[Collected data]
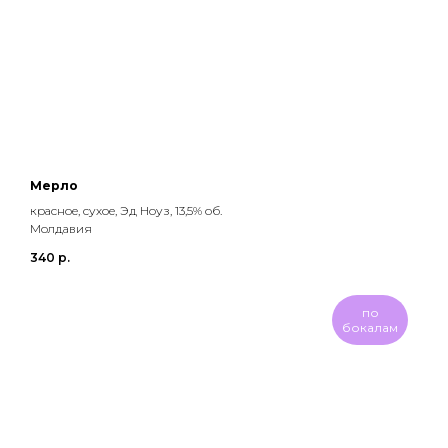
Мерло
красное, сухое, Эд Ноуз, 13,5% об.
Молдавия
340
р.
по
бокалам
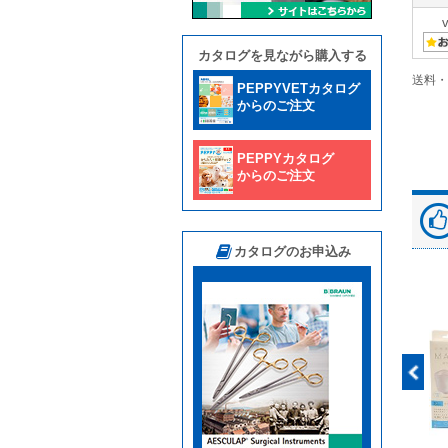
カタログを見ながら購入する
送料・
PEPPYVETカタログ
からのご注文
PEPPYカタログ
からのご注文
カタログのお申込み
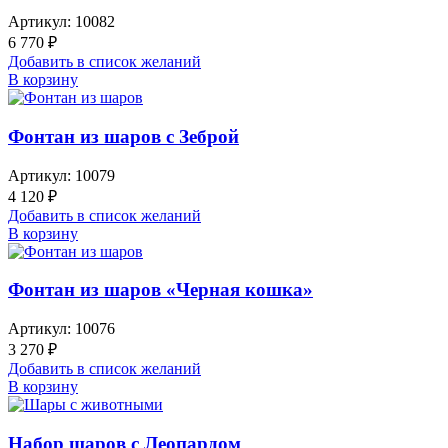
Артикул:
10082
6 770
₽
Добавить в список желаний
В корзину
Фонтан из шаров с Зеброй
Артикул:
10079
4 120
₽
Добавить в список желаний
В корзину
Фонтан из шаров «Черная кошка»
Артикул:
10076
3 270
₽
Добавить в список желаний
В корзину
Набор шаров с Леопардом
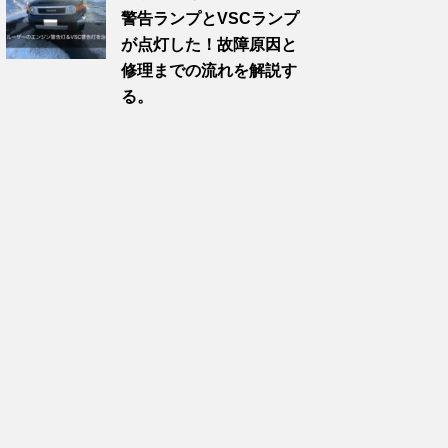
警告ランプとVSCランプ
が点灯した！故障原因と
修理までの流れを解説す
る。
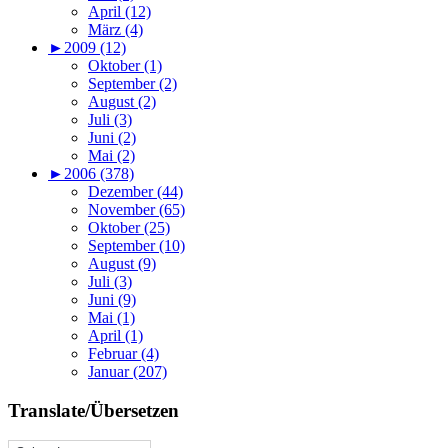
April (12)
März (4)
►
2009 (12)
Oktober (1)
September (2)
August (2)
Juli (3)
Juni (2)
Mai (2)
►
2006 (378)
Dezember (44)
November (65)
Oktober (25)
September (10)
August (9)
Juli (3)
Juni (9)
Mai (1)
April (1)
Februar (4)
Januar (207)
Translate/Übersetzen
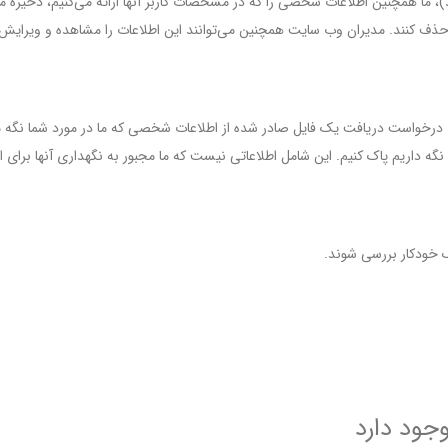
د)، ما همچنین اطلاعات شخصی را که در مشخصات کاربر آنها ارائه می‌کنیم، ذخیره م
 یا حذف کنند. مدیران وب سایت همچنین می‌توانند این اطلاعات را مشاهده و ویرایش 
د درخواست دریافت یک فایل صادر شده از اطلاعات شخصی که ما در مورد شما نگه می‌د
ه داریم پاک کنیم. این شامل اطلاعاتی نیست که ما مجبور به نگهداری آنها برای اه
خودکار بررسی شوند.
جود دارد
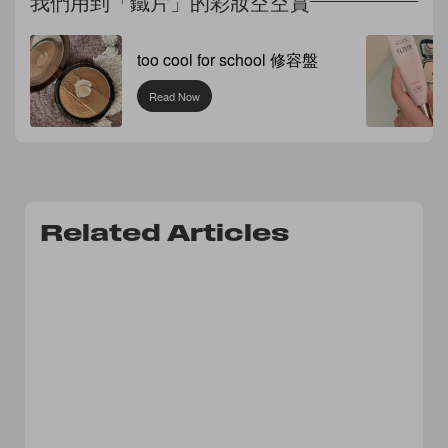
我們用到「鐵片」的彩妝空空賞
too cool for school 修容盤
Read Now
Related Articles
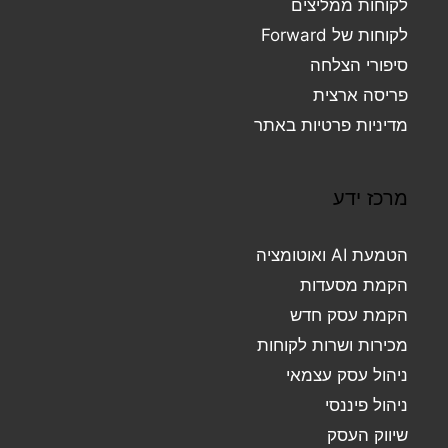
לקוחות ממליצים
לקוחות של Forward
סיפורי הצלחה
פריסה ארצית
מדיניות פרטיות באתר
מרכז ידע
הטמעת AI ואוטומציה
הקמת מסעדות
הקמת עסק חדש
מכירות ושרות לקוחות
ניהול עסק עצמאי
ניהול פיננסי
שיווק העסק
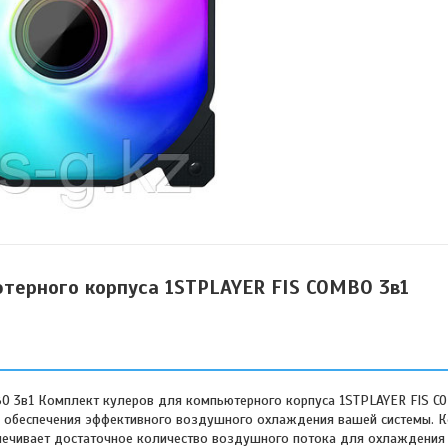
терного корпуса 1STPLAYER FIS COMBO 3в1
O 3в1 Комплект кулеров для компьютерного корпуса 1STPLAYER FIS C
ля обеспечения эффективного воздушного охлаждения вашей системы. 
еспечивает достаточное количество воздушного потока для охлаждения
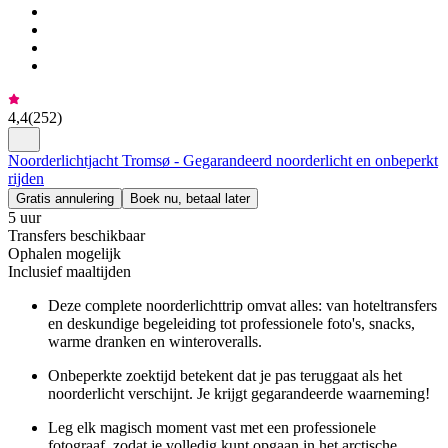
4,4
(
252
)
Noorderlichtjacht Tromsø - Gegarandeerd noorderlicht en onbeperkt
rijden
Gratis annulering
Boek nu, betaal later
5 uur
Transfers beschikbaar
Ophalen mogelijk
Inclusief maaltijden
Deze complete noorderlichttrip omvat alles: van hoteltransfers
en deskundige begeleiding tot professionele foto's, snacks,
warme dranken en winteroveralls.
Onbeperkte zoektijd betekent dat je pas teruggaat als het
noorderlicht verschijnt. Je krijgt gegarandeerde waarneming!
Leg elk magisch moment vast met een professionele
fotograaf, zodat je volledig kunt opgaan in het arctische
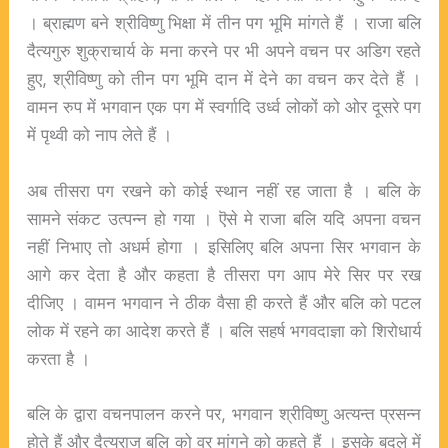
। ब्राह्मण बने श्रीविष्णु भिक्षा में तीन पग भूमि मांगते हैं । राजा बलि
दैत्यगुरु शुक्राचार्य के मना करने पर भी अपने वचन पर अडिग रहते
हुए, श्रीविष्णु को तीन पग भूमि दान में देने का वचन कर देते हैं ।
वामन रुप में भगवान एक पग में स्वर्गादि उर्ध्व लोकों को ओर दूसरे पग
में पृथ्वी को नाप लेते हैं ।
अब तीसरा पग रखने को कोई स्थान नहीं रह जाता है । बलि के
सामने संकट उत्पन्न हो गया । ऎसे मे राजा बलि यदि अपना वचन
नहीं निभाए तो अधर्म होगा । इसिलिए बलि अपना सिर भगवान के
आगे कर देता है और कहता है तीसरा पग आप मेरे सिर पर रख
दीजिए । वामन भगवान ने ठीक वैसा ही करते हैं और बलि को पटल
लोक में रहने का आदेश करते हैं । बलि सहर्ष भगवदाज्ञा को शिरोधार्य
करता है ।
बलि के द्वारा वचनपालन करने पर, भगवान श्रीविष्णु अत्यन्त प्रसन्न
होते हैं और दैत्यराज बलि को वर् मांगने को कहते हैं । इसके बदले में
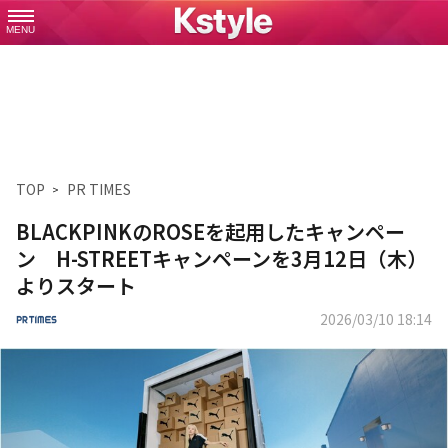
MENU
TOP
PR TIMES
BLACKPINKのROSEを起用したキャンペー
ン H-STREETキャンペーンを3月12日（木）
よりスタート
2026/03/10 18:14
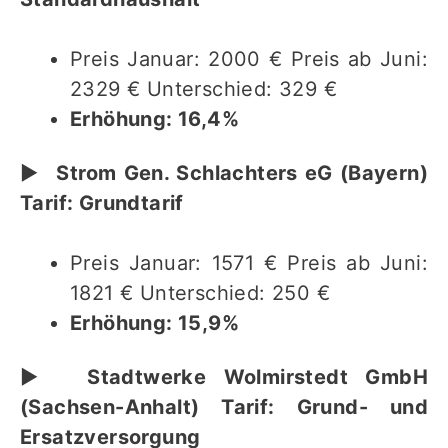
Preis Januar: 2000 € Preis ab Juni:
2329 € Unterschied: 329 €
Erhöhung: 16,4%
▶︎
Strom Gen. Schlachters eG (Bayern)
Tarif: Grundtarif
Preis Januar: 1571 € Preis ab Juni:
1821 € Unterschied: 250 €
Erhöhung: 15,9%
▶︎
Stadtwerke Wolmirstedt GmbH
(Sachsen-Anhalt) Tarif: Grund- und
Ersatzversorgung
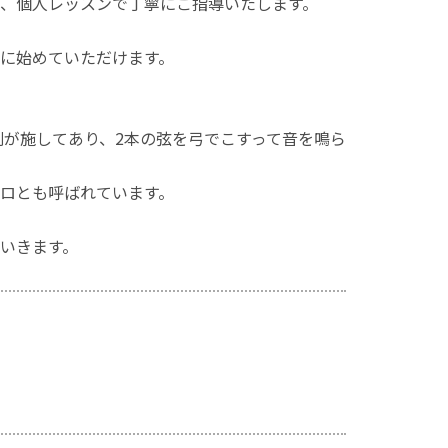
、個人レッスンで丁寧にご指導いたします。
に始めていただけます。
刻が施してあり、2本の弦を弓でこすって音を鳴ら
ロとも呼ばれています。
いきます。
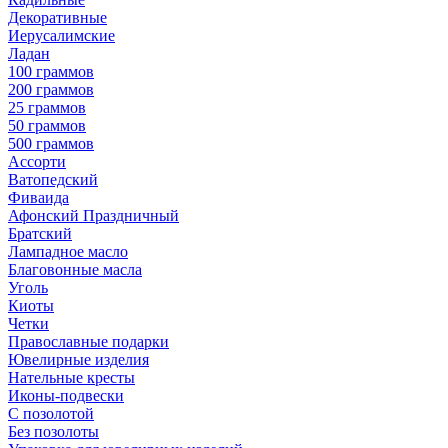
Декоративные
Иерусалимские
Ладан
100 граммов
200 граммов
25 граммов
50 граммов
500 граммов
Ассорти
Ватопедский
Фиваида
Афонский Праздничный
Братский
Лампадное масло
Благовонные масла
Уголь
Киоты
Четки
Православные подарки
Ювелирные изделия
Нательные кресты
Иконы-подвески
С позолотой
Без позолоты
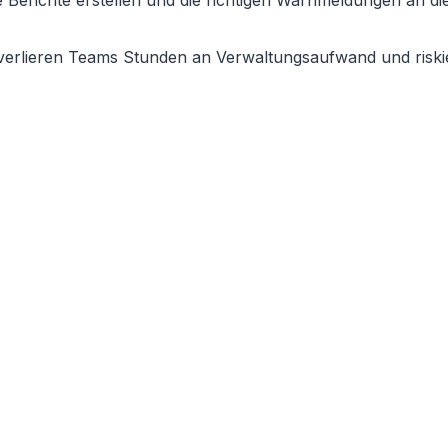
 Berichte erstellen und die richtigen Warnmeldungen an di
 verlieren Teams Stunden an Verwaltungsaufwand und riski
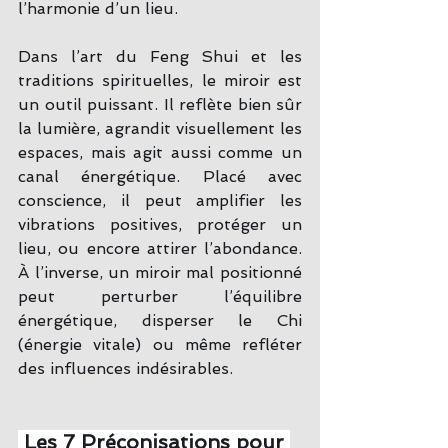
l’harmonie d’un lieu.
Dans l’art du Feng Shui et les 
traditions spirituelles, le miroir est 
un outil puissant. Il reflète bien sûr 
la lumière, agrandit visuellement les 
espaces, mais agit aussi comme un 
canal énergétique. Placé avec 
conscience, il peut amplifier les 
vibrations positives, protéger un 
lieu, ou encore attirer l’abondance. 
À l’inverse, un miroir mal positionné 
peut perturber l’équilibre 
énergétique, disperser le Chi 
(énergie vitale) ou même refléter 
des influences indésirables.
 Les 7 Préconisations pour 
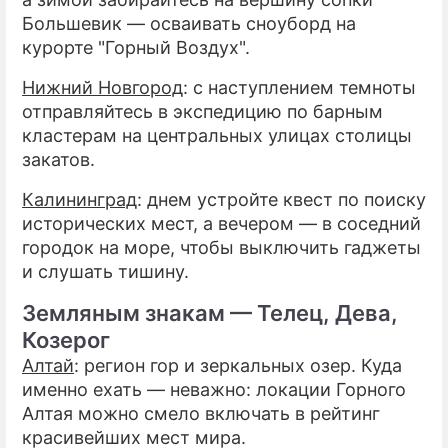
Большевик — осваивать сноуборд на
курорте "Горный Воздух".
Нижний Новгород
: с наступлением темноты
отправляйтесь в экспедицию по барным
кластерам на центральных улицах столицы
закатов.
Калининград
: днем устройте квест по поиску
исторических мест, а вечером — в соседний
городок на море, чтобы выключить гаджеты
и слушать тишину.
Земляным знакам — Телец, Дева,
Козерог
Алтай
: регион гор и зеркальных озер. Куда
именно ехать — неважно: локации Горного
Алтая можно смело включать в рейтинг
красивейших мест мира.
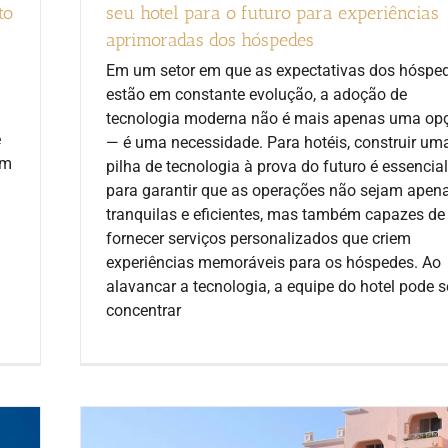
to
seu hotel para o futuro para experiências
aprimoradas dos hóspedes
Em um setor em que as expectativas dos hóspe
estão em constante evolução, a adoção de
tecnologia moderna não é mais apenas uma op
e
— é uma necessidade. Para hotéis, construir um
em
pilha de tecnologia à prova do futuro é essencial
para garantir que as operações não sejam apen
tranquilas e eficientes, mas também capazes de
fornecer serviços personalizados que criem
experiências memoráveis para os hóspedes. Ao
alavancar a tecnologia, a equipe do hotel pode s
concentrar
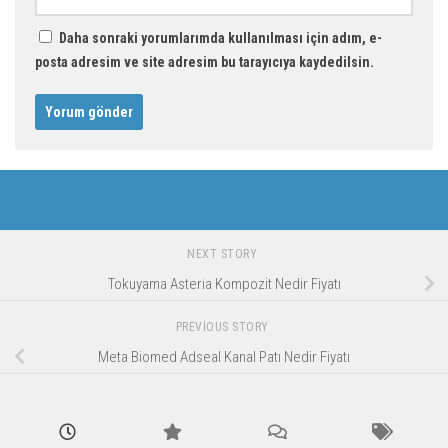
Daha sonraki yorumlarımda kullanılması için adım, e-
posta adresim ve site adresim bu tarayıcıya kaydedilsin.
NEXT STORY
Tokuyama Asteria Kompozit Nedir Fiyatı
PREVIOUS STORY
Meta Biomed Adseal Kanal Patı Nedir Fiyatı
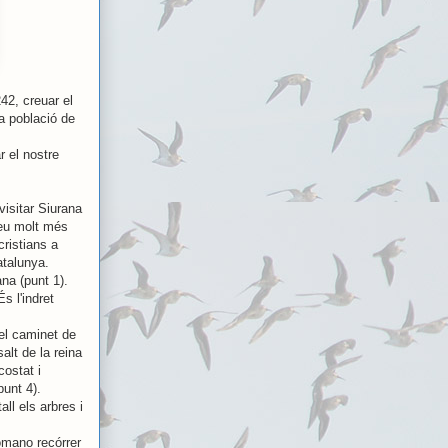
42, creuar el
a població de
r el nostre
isitar Siurana
reu molt més
cristians a
atalunya.
na (punt 1).
s l'indret
el caminet de
alt de la reina
costat i
punt 4).
l els arbres i
omano recórrer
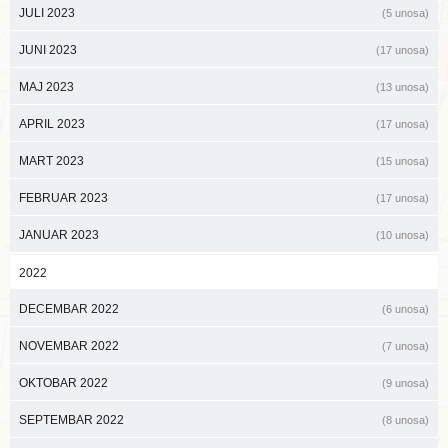
JULI 2023
(5 unosa)
JUNI 2023
(17 unosa)
MAJ 2023
(13 unosa)
APRIL 2023
(17 unosa)
MART 2023
(15 unosa)
FEBRUAR 2023
(17 unosa)
JANUAR 2023
(10 unosa)
2022
DECEMBAR 2022
(6 unosa)
NOVEMBAR 2022
(7 unosa)
OKTOBAR 2022
(9 unosa)
SEPTEMBAR 2022
(8 unosa)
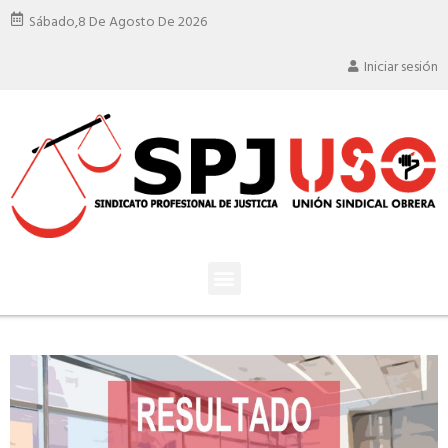
Sábado,
8 De Agosto De 2026
Iniciar sesión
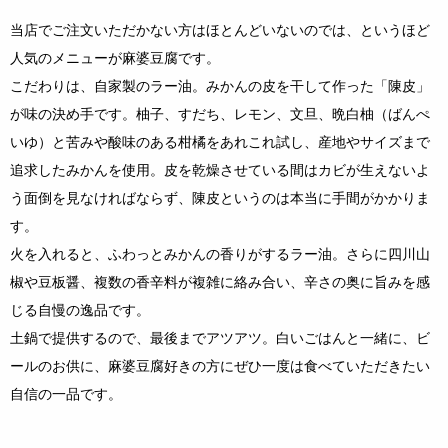
当店でご注文いただかない方はほとんどいないのでは、というほど
人気のメニューが麻婆豆腐です。
こだわりは、自家製のラー油。みかんの皮を干して作った「陳皮」
が味の決め手です。柚子、すだち、レモン、文旦、晩白柚（ばんぺ
いゆ）と苦みや酸味のある柑橘をあれこれ試し、産地やサイズまで
追求したみかんを使用。皮を乾燥させている間はカビが生えないよ
う面倒を見なければならず、陳皮というのは本当に手間がかかりま
す。
火を入れると、ふわっとみかんの香りがするラー油。さらに四川山
椒や豆板醤、複数の香辛料が複雑に絡み合い、辛さの奥に旨みを感
じる自慢の逸品です。
土鍋で提供するので、最後までアツアツ。白いごはんと一緒に、ビ
ールのお供に、麻婆豆腐好きの方にぜひ一度は食べていただきたい
自信の一品です。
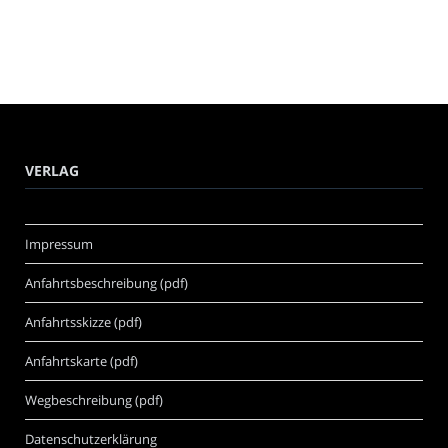
VERLAG
Impressum
Anfahrtsbeschreibung (pdf)
Anfahrtsskizze (pdf)
Anfahrtskarte (pdf)
Wegbeschreibung (pdf)
Datenschutzerklärung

Action item: What are the lines in the records above, word for word, from the one containing "Oktober (1)" through the one containing "הקמת עסק חדש", both ends included and pictures left out?

Answer:
Oktober (1)
September (2)
August (2)
Juli (3)
Juni (2)
Mai (2)
►
2006 (378)
Dezember (44)
November (65)
Oktober (25)
September (10)
August (9)
Juli (3)
Juni (9)
Mai (1)
April (1)
Februar (4)
Januar (207)
Translate/Übersetzen
د)، ما همچنین اطلاعات شخصی را که در مشخصات کاربر آنها ارائه می‌کنیم، ذخیره م
 یا حذف کنند. مدیران وب سایت همچنین می‌توانند این اطلاعات را مشاهده و ویرایش 
د درخواست دریافت یک فایل صادر شده از اطلاعات شخصی که ما در مورد شما نگه می‌د
ه داریم پاک کنیم. این شامل اطلاعاتی نیست که ما مجبور به نگهداری آنها برای اه
خودکار بررسی شوند.
جود دارد
我們用到「鐵片」的彩妝空空賞
too cool for school 修容盤
Read Now
Related Articles
לקוחות ממליצים
לקוחות של Forward
סיפורי הצלחה
פריסה ארצית
מדיניות פרטיות באתר
מרכז ידע
הטמעת AI ואוטומציה
הקמת מסעדות
הקמת עסק חדש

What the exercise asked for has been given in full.